(Stored data entries)

____

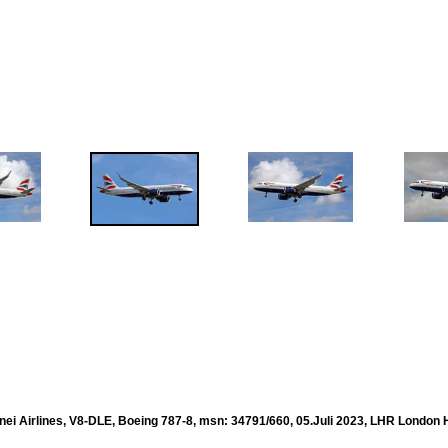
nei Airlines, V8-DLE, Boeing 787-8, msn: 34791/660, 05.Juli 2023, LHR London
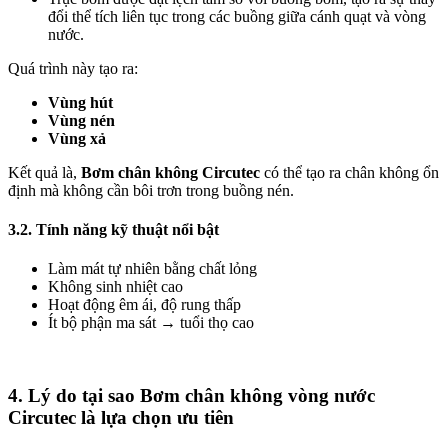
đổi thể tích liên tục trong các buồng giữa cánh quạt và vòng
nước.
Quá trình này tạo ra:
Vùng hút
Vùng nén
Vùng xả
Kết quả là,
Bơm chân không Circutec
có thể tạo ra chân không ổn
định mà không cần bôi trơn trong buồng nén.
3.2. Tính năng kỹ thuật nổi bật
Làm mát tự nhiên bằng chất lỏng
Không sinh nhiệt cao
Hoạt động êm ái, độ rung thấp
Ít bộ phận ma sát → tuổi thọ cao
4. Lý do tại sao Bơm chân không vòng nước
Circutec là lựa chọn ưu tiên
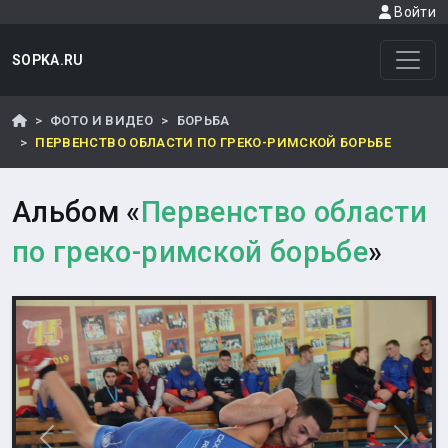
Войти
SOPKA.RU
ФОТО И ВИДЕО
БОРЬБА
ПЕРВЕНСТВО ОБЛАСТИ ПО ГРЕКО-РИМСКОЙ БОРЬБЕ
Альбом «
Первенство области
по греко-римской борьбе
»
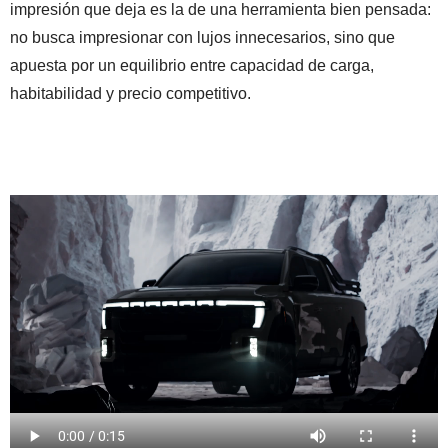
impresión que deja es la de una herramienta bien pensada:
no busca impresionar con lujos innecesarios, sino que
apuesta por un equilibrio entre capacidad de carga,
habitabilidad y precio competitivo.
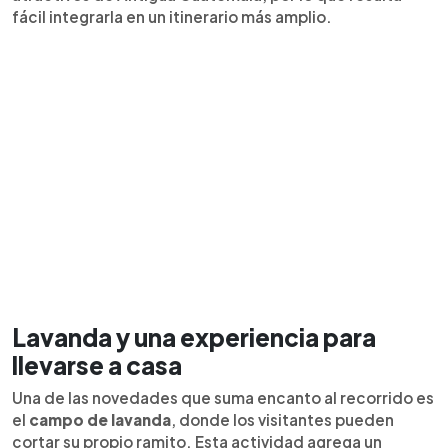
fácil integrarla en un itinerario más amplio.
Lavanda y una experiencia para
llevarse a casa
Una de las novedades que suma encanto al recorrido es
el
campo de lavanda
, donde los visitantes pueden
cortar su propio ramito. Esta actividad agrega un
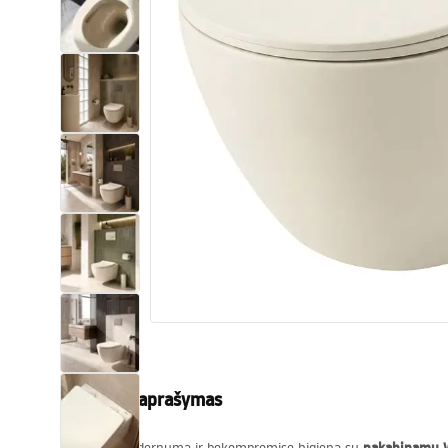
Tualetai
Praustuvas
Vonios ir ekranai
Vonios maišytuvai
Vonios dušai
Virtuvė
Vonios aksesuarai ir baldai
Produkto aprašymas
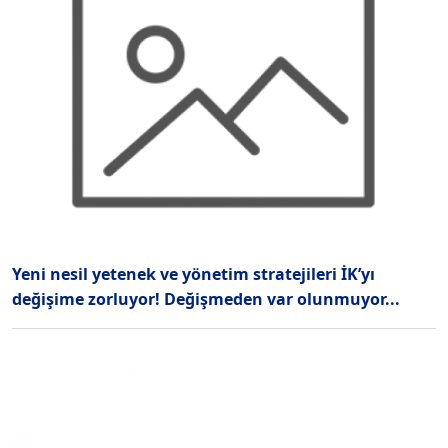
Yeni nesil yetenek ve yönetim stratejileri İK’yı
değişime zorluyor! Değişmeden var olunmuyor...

____

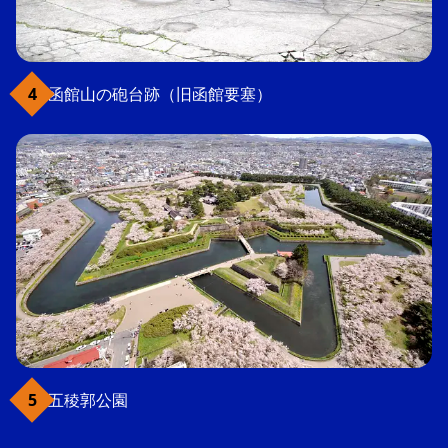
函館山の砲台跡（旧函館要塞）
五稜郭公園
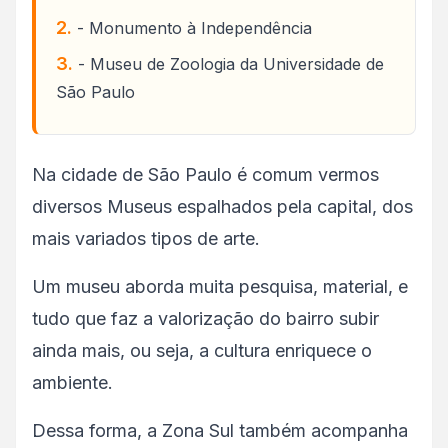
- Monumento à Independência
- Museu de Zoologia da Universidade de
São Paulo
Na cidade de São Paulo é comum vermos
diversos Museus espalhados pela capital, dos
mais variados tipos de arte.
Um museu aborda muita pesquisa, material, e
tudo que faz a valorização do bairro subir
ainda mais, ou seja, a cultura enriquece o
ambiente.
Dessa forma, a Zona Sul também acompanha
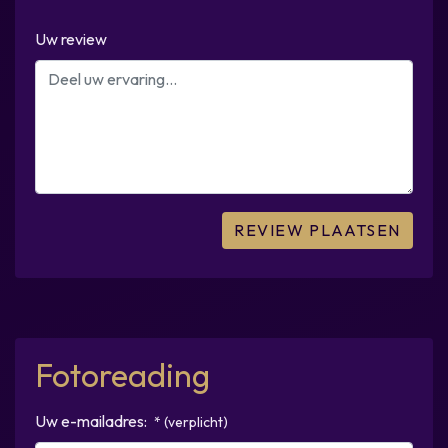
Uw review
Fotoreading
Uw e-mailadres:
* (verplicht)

____

Although the records above contain pictures, the copy should not; retype exactly the lines from the one containing "cortar su propio" through the one containing "değişime zorluyor! Değişmeden".

OUTPUT BELOW:
cortar su propio ramito. Esta actividad agrega un
Tualetai
Praustuvas
Vonios ir ekranai
Vonios maišytuvai
Vonios dušai
Virtuvė
Vonios aksesuarai ir baldai
Produkto aprašymas
Yeni nesil yetenek ve yönetim stratejileri İK’yı
değişime zorluyor! Değişmeden var olunmuyor...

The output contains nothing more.